Records to use Start Marker

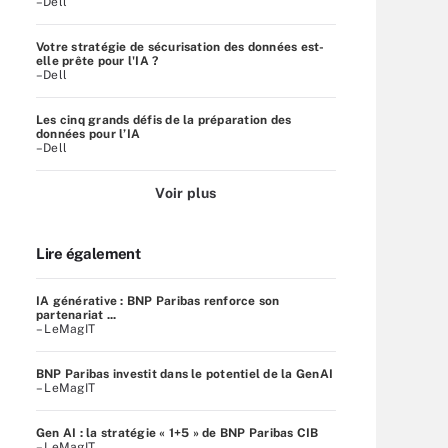
–Dell
Votre stratégie de sécurisation des données est-
elle prête pour l'IA ?
–Dell
Les cinq grands défis de la préparation des
données pour l’IA
–Dell
Voir plus
Lire également
IA générative : BNP Paribas renforce son
partenariat ...
– LeMagIT
BNP Paribas investit dans le potentiel de la GenAI
– LeMagIT
Gen AI : la stratégie « 1+5 » de BNP Paribas CIB
– LeMagIT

Records to use End Marker

• _Required work_: Copy whichever lines above contain the string "stratégie".

• _Response_:
Votre stratégie de sécurisation des données est-
Gen AI : la stratégie « 1+5 » de BNP Paribas CIB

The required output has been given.